Imagine this: a man with millions of followers openly tells his supporters to surround the Chief Justice of India’s car, to spit on his face, to incite direct hostility against the nation’s top judge. Days later, the CJI is attacked. And yet — the man who planted the seed of violence still walks free, ranting, tweeting, and smiling at the camera. Meanwhile, peaceful activists like Sonam Wangchuk are slapped with the NSA and thrown behind bars for… protests. If this doesn’t scream selective justice, what does?


1. From Words to Violence: The Ajit Bharti Playbook
Ajit Bharti didn’t just “criticize” the judiciary. He called for action. Surrounding the CJI’s car? Spitting on his face? These are not metaphors. They are clear, direct calls to humiliate and physically threaten the Chief Justice of India. When words like these are spoken in a charged ecosystem, violence is not a possibility — it’s an inevitability.


2. The Attack That Proves It All
Days after his tirades, an attack takes place on CJI Gavai. Cause and effect have never looked more blatant. You don’t need Sherlock Holmes to draw the line between instigation and outcome. And yet, we’re expected to believe this is just a “coincidence.”

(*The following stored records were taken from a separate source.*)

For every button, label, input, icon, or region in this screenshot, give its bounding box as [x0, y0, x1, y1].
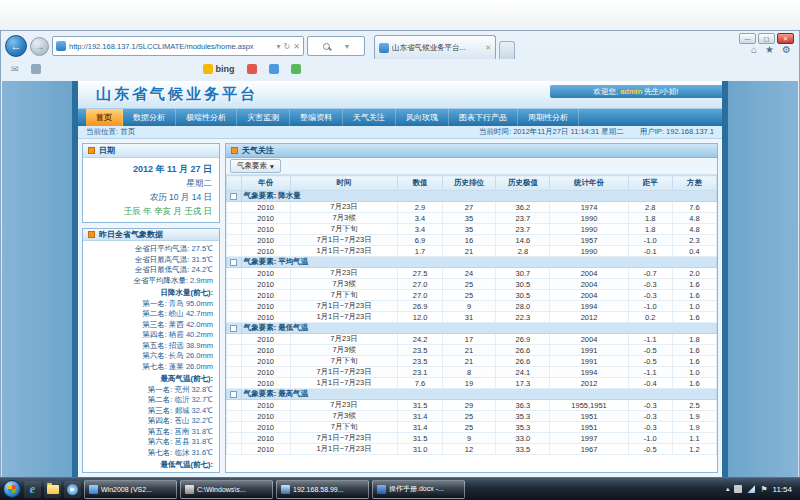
table-row[interactable]: 20107月23日2.92736.219742.87.6 — [227, 202, 717, 213]
ime-icon[interactable] — [734, 485, 742, 493]
section-title: 气象要素: 平均气温 — [241, 257, 716, 268]
table-row[interactable]: 20107月1日~7月23日26.9928.01994-1.01.0 — [227, 301, 717, 312]
toolbar-icon-red[interactable] — [247, 64, 257, 74]
nav-item[interactable]: 天气关注 — [343, 109, 396, 126]
stop-icon[interactable]: ✕ — [293, 42, 300, 51]
forward-button[interactable]: → — [30, 37, 49, 56]
back-button[interactable]: ← — [5, 35, 27, 57]
tab-close-icon[interactable]: ✕ — [485, 44, 491, 52]
table-row[interactable]: 20107月23日24.21726.92004-1.11.8 — [227, 334, 717, 345]
table-row[interactable]: 20107月1日~7月23日6.91614.61957-1.02.3 — [227, 235, 717, 246]
station-link[interactable]: 兖州 — [174, 385, 189, 394]
table-row[interactable]: 20101月1日~7月23日1.7212.81990-0.10.4 — [227, 246, 717, 257]
close-button[interactable]: ✕ — [777, 33, 794, 44]
table-cell: 12.0 — [398, 312, 442, 323]
station-link[interactable]: 泰山 — [174, 471, 189, 473]
element-filter-button[interactable]: 气象要素 ▾ — [230, 159, 281, 173]
station-link[interactable]: 崂山 — [169, 309, 184, 318]
table-row[interactable]: 20101月1日~7月23日7.61917.32012-0.41.6 — [227, 378, 717, 389]
section-checkbox[interactable] — [230, 259, 237, 266]
rank-label: 第四名: — [148, 416, 175, 425]
table-cell: 7月1日~7月23日 — [290, 433, 398, 444]
section-row: 气象要素: 最高气温 — [227, 389, 717, 400]
nav-item[interactable]: 灾害监测 — [237, 109, 290, 126]
table-row[interactable]: 20107月3候23.52126.61991-0.51.6 — [227, 345, 717, 356]
taskbar-button[interactable]: 操作手册.docx -... — [372, 480, 465, 499]
table-cell: 1月1日~7月23日 — [290, 378, 398, 389]
nav-item[interactable]: 整编资料 — [290, 109, 343, 126]
table-row[interactable]: 20107月3候3.43523.719901.84.8 — [227, 213, 717, 224]
explorer-folder-icon[interactable] — [44, 481, 61, 498]
page-viewport: 山东省气候业务平台 欢迎您, admin 先生/小姐! 首页数据分析极端性分析灾… — [2, 81, 798, 477]
welcome-username: admin — [620, 87, 642, 96]
section-checkbox[interactable] — [230, 193, 237, 200]
url-dropdown-icon[interactable]: ▾ — [277, 42, 281, 51]
action-center-flag-icon[interactable]: ⚑ — [760, 485, 767, 494]
station-link[interactable]: 长岛 — [169, 351, 184, 360]
table-row[interactable]: 20107月1日~7月23日31.5933.01997-1.01.1 — [227, 433, 717, 444]
table-row[interactable]: 20107月下旬31.42535.31951-0.31.9 — [227, 422, 717, 433]
table-cell: 31.0 — [398, 444, 442, 455]
station-link[interactable]: 临沂 — [174, 395, 189, 404]
address-bar[interactable]: http://192.168.137.1/SLCCLIMATE/modules/… — [52, 36, 304, 56]
taskbar-button[interactable]: 192.168.58.99... — [276, 480, 369, 499]
table-row[interactable]: 20101月1日~7月23日12.03122.320120.21.6 — [227, 312, 717, 323]
table-row[interactable]: 20107月下旬3.43523.719901.84.8 — [227, 224, 717, 235]
favorites-icon[interactable]: ★ — [765, 44, 774, 55]
nav-item[interactable]: 图表下行产品 — [449, 109, 518, 126]
taskbar-button[interactable]: C:\Windows\s... — [180, 480, 273, 499]
maximize-button[interactable]: ▢ — [758, 33, 775, 44]
start-button[interactable] — [3, 480, 21, 498]
station-link[interactable]: 苍山 — [174, 416, 189, 425]
bing-toolbar[interactable]: bing — [203, 64, 235, 74]
table-row[interactable]: 20107月3候31.42535.31951-0.31.9 — [227, 411, 717, 422]
station-link[interactable]: 莱西 — [169, 320, 184, 329]
search-box[interactable]: ▾ — [307, 36, 365, 56]
section-checkbox[interactable] — [230, 325, 237, 332]
refresh-icon[interactable]: ↻ — [284, 42, 291, 51]
internet-explorer-icon[interactable]: e — [24, 481, 41, 498]
settings-icon[interactable]: ⚙ — [782, 44, 791, 55]
station-link[interactable]: 蓬莱 — [169, 362, 184, 371]
home-icon[interactable]: ⌂ — [751, 44, 757, 55]
send-icon[interactable] — [31, 64, 41, 74]
section-checkbox[interactable] — [230, 391, 237, 398]
table-row[interactable]: 20107月下旬27.02530.52004-0.31.6 — [227, 290, 717, 301]
taskbar-button[interactable]: Win2008 (VS2... — [84, 480, 177, 499]
table-row[interactable]: 20101月1日~7月23日31.01233.51967-0.51.2 — [227, 444, 717, 455]
browser-tab[interactable]: 山东省气候业务平台... ✕ — [374, 35, 496, 59]
rank-value: 32.4℃ — [189, 406, 213, 415]
url-text[interactable]: http://192.168.137.1/SLCCLIMATE/modules/… — [69, 42, 274, 51]
station-link[interactable]: 莒县 — [174, 437, 189, 446]
table-cell: 33.0 — [496, 433, 550, 444]
network-icon[interactable] — [747, 485, 755, 493]
search-dropdown-icon[interactable]: ▾ — [345, 42, 349, 51]
nav-item[interactable]: 数据分析 — [123, 109, 176, 126]
nav-item[interactable]: 风向玫瑰 — [396, 109, 449, 126]
nav-item[interactable]: 周期性分析 — [518, 109, 579, 126]
station-link[interactable]: 临沭 — [174, 448, 189, 457]
toolbar-icon-green[interactable] — [291, 64, 301, 74]
toolbar-icon-blue[interactable] — [269, 64, 279, 74]
table-row[interactable]: 20107月下旬23.52126.61991-0.51.6 — [227, 356, 717, 367]
new-tab-button[interactable] — [499, 41, 515, 59]
table-row[interactable]: 20107月23日27.52430.72004-0.72.0 — [227, 268, 717, 279]
table-row[interactable]: 20107月23日31.52936.31955,1951-0.32.5 — [227, 400, 717, 411]
taskbar-clock[interactable]: 11:54 — [773, 485, 792, 494]
station-link[interactable]: 招远 — [169, 341, 184, 350]
media-player-icon[interactable]: ▶ — [64, 481, 81, 498]
minimize-button[interactable]: — — [739, 33, 756, 44]
nav-item[interactable]: 极端性分析 — [176, 109, 237, 126]
station-link[interactable]: 莒南 — [174, 427, 189, 436]
table-row[interactable]: 20107月1日~7月23日23.1824.11994-1.11.0 — [227, 367, 717, 378]
table-cell: -0.7 — [628, 268, 672, 279]
table-cell: 2010 — [241, 411, 290, 422]
nav-item[interactable]: 首页 — [86, 109, 123, 126]
station-link[interactable]: 栖霞 — [169, 330, 184, 339]
station-link[interactable]: 郯城 — [174, 406, 189, 415]
hidden-icons-arrow[interactable]: ▴ — [726, 485, 730, 493]
table-row[interactable]: 20107月3候27.02530.52004-0.31.6 — [227, 279, 717, 290]
station-link[interactable]: 青岛 — [169, 299, 184, 308]
column-header: 统计年份 — [550, 176, 628, 191]
mail-icon[interactable]: ✉ — [11, 64, 19, 74]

3. The Great Double Standard
When Sonam Wangchuk holds a protest or speaks about Ladakh’s rights, he’s branded a threat to national security and slapped with the National Security Act (NSA). Peaceful dissent becomes “sedition.” But Ajit Bharti — who literally incited violence against the highest seat of justice — faces no handcuffs, no summons, no accountability. If this isn’t the dictionary definition of hypocrisy, what is?


4. A Dangerous Precedent for Democracy
If an attack on the Chief Justice of india, following public calls for violence, still doesn’t lead to action against the perpetrators, what message are we sending? That threats against the judiciary are negotiable? That inciting mobs is acceptable if your ideology matches the ruling power? This isn’t just about Ajit Bharti — it’s about the slow, public dismantling of justice itself.


5. The Silence That Screams
Every day, Ajit Bharti roams free after this episode, the silence of law enforcement becomes louder. It tells citizens that violence pays, that provocation is legal, and that selective justice is the new normal. And if the Chief Justice isn’t safe, what hope does the common citizen have?



🔥 Bottomline: The system that preaches law and order is now rewarding those who spit on its very face. If Ajit Bharti isn’t arrested for inciting violence against the Chief Justice, then “justice” in india is nothing more than a performance — brutal for some, blind for others, and a complete joke for all.